(Stored data entries)
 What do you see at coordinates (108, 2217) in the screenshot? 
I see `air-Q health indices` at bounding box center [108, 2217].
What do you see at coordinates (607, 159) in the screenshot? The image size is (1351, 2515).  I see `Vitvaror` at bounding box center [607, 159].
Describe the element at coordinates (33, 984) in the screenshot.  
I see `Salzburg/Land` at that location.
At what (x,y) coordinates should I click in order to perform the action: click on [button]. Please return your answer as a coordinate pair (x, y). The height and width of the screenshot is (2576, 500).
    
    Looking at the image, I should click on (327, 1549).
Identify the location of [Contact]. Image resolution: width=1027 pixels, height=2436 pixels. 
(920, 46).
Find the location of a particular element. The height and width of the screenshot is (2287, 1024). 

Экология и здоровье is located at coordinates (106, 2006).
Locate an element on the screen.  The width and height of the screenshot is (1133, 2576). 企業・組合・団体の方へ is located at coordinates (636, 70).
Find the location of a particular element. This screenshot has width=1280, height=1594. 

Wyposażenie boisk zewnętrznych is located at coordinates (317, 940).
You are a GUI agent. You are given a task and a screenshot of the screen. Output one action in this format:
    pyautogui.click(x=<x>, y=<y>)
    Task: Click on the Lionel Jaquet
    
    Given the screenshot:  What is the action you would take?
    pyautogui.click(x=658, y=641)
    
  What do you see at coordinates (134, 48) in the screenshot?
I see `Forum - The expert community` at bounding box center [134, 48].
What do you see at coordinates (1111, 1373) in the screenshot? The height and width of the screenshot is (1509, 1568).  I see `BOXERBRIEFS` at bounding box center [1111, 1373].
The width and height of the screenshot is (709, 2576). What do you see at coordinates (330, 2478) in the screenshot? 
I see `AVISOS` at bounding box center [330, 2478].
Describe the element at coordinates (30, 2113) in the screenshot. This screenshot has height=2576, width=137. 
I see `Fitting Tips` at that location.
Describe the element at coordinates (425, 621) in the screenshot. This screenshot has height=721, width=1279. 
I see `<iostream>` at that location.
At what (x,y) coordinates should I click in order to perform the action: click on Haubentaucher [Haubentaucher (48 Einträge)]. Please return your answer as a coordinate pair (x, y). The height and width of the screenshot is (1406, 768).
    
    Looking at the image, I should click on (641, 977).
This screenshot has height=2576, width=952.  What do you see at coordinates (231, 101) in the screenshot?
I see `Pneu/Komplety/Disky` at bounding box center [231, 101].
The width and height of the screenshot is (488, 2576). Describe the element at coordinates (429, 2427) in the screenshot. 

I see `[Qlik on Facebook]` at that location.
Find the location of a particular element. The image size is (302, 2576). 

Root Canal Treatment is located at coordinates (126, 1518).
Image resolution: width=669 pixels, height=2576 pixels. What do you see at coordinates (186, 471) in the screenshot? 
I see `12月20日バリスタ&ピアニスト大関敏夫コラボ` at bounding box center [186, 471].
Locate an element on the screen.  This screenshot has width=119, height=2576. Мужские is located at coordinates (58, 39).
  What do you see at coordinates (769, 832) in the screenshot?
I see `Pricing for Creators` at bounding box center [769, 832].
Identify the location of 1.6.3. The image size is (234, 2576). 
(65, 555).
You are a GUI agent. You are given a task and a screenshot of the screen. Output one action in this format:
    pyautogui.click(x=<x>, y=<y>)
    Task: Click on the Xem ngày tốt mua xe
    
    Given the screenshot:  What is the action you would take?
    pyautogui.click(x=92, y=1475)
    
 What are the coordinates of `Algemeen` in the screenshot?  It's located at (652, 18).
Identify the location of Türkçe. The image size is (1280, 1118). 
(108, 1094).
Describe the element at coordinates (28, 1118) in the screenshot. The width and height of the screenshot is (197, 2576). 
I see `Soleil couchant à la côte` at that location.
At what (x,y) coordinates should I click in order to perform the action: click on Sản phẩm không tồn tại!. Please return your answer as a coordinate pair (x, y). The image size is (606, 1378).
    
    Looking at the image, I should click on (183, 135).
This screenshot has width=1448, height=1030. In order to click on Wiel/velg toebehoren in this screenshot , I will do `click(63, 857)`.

§ **What you are asked to do**
The records above are to be copied out exactly, line for line.

§ **Task output**
 What do you see at coordinates (108, 2217) in the screenshot? 
I see `air-Q health indices` at bounding box center [108, 2217].
What do you see at coordinates (607, 159) in the screenshot? The image size is (1351, 2515).  I see `Vitvaror` at bounding box center [607, 159].
Describe the element at coordinates (33, 984) in the screenshot.  
I see `Salzburg/Land` at that location.
At what (x,y) coordinates should I click in order to perform the action: click on [button]. Please return your answer as a coordinate pair (x, y). The height and width of the screenshot is (2576, 500).
    
    Looking at the image, I should click on (327, 1549).
Identify the location of [Contact]. Image resolution: width=1027 pixels, height=2436 pixels. 
(920, 46).
Find the location of a particular element. The height and width of the screenshot is (2287, 1024). 

Экология и здоровье is located at coordinates (106, 2006).
Locate an element on the screen.  The width and height of the screenshot is (1133, 2576). 企業・組合・団体の方へ is located at coordinates (636, 70).
Find the location of a particular element. This screenshot has width=1280, height=1594. 

Wyposażenie boisk zewnętrznych is located at coordinates (317, 940).
You are a GUI agent. You are given a task and a screenshot of the screen. Output one action in this format:
    pyautogui.click(x=<x>, y=<y>)
    Task: Click on the Lionel Jaquet
    
    Given the screenshot:  What is the action you would take?
    pyautogui.click(x=658, y=641)
    
  What do you see at coordinates (134, 48) in the screenshot?
I see `Forum - The expert community` at bounding box center [134, 48].
What do you see at coordinates (1111, 1373) in the screenshot? The height and width of the screenshot is (1509, 1568).  I see `BOXERBRIEFS` at bounding box center [1111, 1373].
The width and height of the screenshot is (709, 2576). What do you see at coordinates (330, 2478) in the screenshot? 
I see `AVISOS` at bounding box center [330, 2478].
Describe the element at coordinates (30, 2113) in the screenshot. This screenshot has height=2576, width=137. 
I see `Fitting Tips` at that location.
Describe the element at coordinates (425, 621) in the screenshot. This screenshot has height=721, width=1279. 
I see `<iostream>` at that location.
At what (x,y) coordinates should I click in order to perform the action: click on Haubentaucher [Haubentaucher (48 Einträge)]. Please return your answer as a coordinate pair (x, y). The height and width of the screenshot is (1406, 768).
    
    Looking at the image, I should click on (641, 977).
This screenshot has height=2576, width=952.  What do you see at coordinates (231, 101) in the screenshot?
I see `Pneu/Komplety/Disky` at bounding box center [231, 101].
The width and height of the screenshot is (488, 2576). Describe the element at coordinates (429, 2427) in the screenshot. 

I see `[Qlik on Facebook]` at that location.
Find the location of a particular element. The image size is (302, 2576). 

Root Canal Treatment is located at coordinates (126, 1518).
Image resolution: width=669 pixels, height=2576 pixels. What do you see at coordinates (186, 471) in the screenshot? 
I see `12月20日バリスタ&ピアニスト大関敏夫コラボ` at bounding box center [186, 471].
Locate an element on the screen.  This screenshot has width=119, height=2576. Мужские is located at coordinates (58, 39).
  What do you see at coordinates (769, 832) in the screenshot?
I see `Pricing for Creators` at bounding box center [769, 832].
Identify the location of 1.6.3. The image size is (234, 2576). 
(65, 555).
You are a GUI agent. You are given a task and a screenshot of the screen. Output one action in this format:
    pyautogui.click(x=<x>, y=<y>)
    Task: Click on the Xem ngày tốt mua xe
    
    Given the screenshot:  What is the action you would take?
    pyautogui.click(x=92, y=1475)
    
 What are the coordinates of `Algemeen` in the screenshot?  It's located at (652, 18).
Identify the location of Türkçe. The image size is (1280, 1118). 
(108, 1094).
Describe the element at coordinates (28, 1118) in the screenshot. The width and height of the screenshot is (197, 2576). 
I see `Soleil couchant à la côte` at that location.
At what (x,y) coordinates should I click in order to perform the action: click on Sản phẩm không tồn tại!. Please return your answer as a coordinate pair (x, y). The image size is (606, 1378).
    
    Looking at the image, I should click on (183, 135).
This screenshot has width=1448, height=1030. In order to click on Wiel/velg toebehoren in this screenshot , I will do `click(63, 857)`.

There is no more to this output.